Secrets in GNOME file dialogs

Thanks for to ebassi who answered my rant about the GNOME file dialogs.

ctrl+L is the answer. While thanking you I can’t help wondering why it is so obscure. The Mac GUI may have no shortcut keys and I had mistaken GNOME successful hiding as the same deficiency.

I had noticed that when I typed a real letter, a floating edit box (no title) appeared for quick-jumping to a file in the current view, and would not accept full paths. Interesting if I ctrl+V into the file dialog nothing happens until I press a real letter too, upon which the floating edit box appears complete with the real letter and pasted text.

I wonder why ctrl+L and this other mechanism are both needed, they seem to duplicate each other, and where just typing is sort of intuitive, why is ctrl+L intuitive?
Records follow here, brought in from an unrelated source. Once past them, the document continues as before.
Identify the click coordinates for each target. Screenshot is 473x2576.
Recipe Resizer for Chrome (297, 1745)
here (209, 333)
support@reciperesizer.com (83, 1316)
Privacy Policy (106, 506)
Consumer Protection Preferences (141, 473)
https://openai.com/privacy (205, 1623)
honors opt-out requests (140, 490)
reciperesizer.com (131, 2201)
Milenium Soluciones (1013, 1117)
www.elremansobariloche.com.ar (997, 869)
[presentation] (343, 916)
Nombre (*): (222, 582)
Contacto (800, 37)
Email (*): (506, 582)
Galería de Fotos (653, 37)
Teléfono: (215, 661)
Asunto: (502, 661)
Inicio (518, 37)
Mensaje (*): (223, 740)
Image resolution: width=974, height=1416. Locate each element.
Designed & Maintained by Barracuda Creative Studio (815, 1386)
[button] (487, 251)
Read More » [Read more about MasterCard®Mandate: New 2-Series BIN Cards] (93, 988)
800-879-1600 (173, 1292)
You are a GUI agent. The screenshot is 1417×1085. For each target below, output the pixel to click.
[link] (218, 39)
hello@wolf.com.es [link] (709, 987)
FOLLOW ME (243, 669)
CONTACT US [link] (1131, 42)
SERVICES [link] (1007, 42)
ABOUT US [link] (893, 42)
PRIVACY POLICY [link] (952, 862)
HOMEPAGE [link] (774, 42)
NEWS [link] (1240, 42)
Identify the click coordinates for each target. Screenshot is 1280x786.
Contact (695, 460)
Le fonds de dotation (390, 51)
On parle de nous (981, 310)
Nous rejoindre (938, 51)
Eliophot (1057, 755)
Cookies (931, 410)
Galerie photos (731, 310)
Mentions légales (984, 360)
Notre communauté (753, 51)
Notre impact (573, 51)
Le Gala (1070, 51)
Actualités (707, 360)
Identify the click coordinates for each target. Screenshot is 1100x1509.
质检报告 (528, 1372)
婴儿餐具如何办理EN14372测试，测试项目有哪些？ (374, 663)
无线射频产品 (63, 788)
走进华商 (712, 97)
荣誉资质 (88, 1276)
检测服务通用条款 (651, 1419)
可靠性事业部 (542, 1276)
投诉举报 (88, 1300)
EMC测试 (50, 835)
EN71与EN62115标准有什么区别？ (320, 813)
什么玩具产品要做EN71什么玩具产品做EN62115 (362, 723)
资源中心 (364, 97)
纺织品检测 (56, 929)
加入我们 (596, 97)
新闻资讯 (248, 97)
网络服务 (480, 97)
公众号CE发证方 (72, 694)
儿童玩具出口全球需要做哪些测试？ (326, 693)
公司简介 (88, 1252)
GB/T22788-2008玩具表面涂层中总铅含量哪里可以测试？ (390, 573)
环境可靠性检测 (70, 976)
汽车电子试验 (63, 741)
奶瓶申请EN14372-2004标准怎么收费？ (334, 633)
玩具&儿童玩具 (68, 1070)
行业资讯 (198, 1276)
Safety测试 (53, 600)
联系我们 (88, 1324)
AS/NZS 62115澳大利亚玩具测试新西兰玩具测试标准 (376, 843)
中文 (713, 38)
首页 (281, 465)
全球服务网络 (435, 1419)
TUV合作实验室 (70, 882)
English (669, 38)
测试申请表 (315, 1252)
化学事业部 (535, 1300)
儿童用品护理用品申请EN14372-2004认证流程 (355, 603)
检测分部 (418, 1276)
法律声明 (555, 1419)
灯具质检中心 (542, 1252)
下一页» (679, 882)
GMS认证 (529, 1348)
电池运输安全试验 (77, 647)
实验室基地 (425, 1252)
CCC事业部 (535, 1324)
What I would like is for the path button bar to behave like a button bar AND an edit box. The button bar is nice because it shows the path I have descended to even if I pop up a level, sort of like expanding out the forward button of a web browser. But I would also like to be able to type in it. Perhaps like overlaying transparent buttons over a real edit box and moving the boundaries of the buttons to the positions of the slashes. I also want it to have a drop down list box to show recent full paths like firefox and windows explorer does. A selected path will then be displayed in the button/address-bar combination thingy.

A button/address-bar combo sounds like a dogs dinner; but what it were implemented in terms of the edit box custom drawn? Clicking on parts of the path change to that directory and render the old tail in dull grey so it can still be clicked on.

3 comments:

  1. the “floating box” is the treeview type-ahead; you can find a row inside the treeview widget *current* contents (it actually works with every treeview widget, which is what the filechooser uses). ctrl+L, instead, opens a location dialog (it has no title because titled dialogs conflict with the GNOME Human Interface Guidelines).
    as for the recently used paths: it’ll be a feature of the next GTK release; I’m working on it for Project Ridley, as part of the new Recent Files and Bookmarks infrastructure that will be used inside GNOME.
    so, you just ha ve towait another six months. :-)

    ReplyDelete
  2. You de man ebassi!
    I’m just curious why the ctrl+L seems hidden, where should we GNOME users look to find other such wonders? (apart from the source)
    Sam

    ReplyDelete
  3. the documentation should mention it - feel free to file a bug into bugzilla for the GNOME documentation or the GTK documentation if you cannot find it.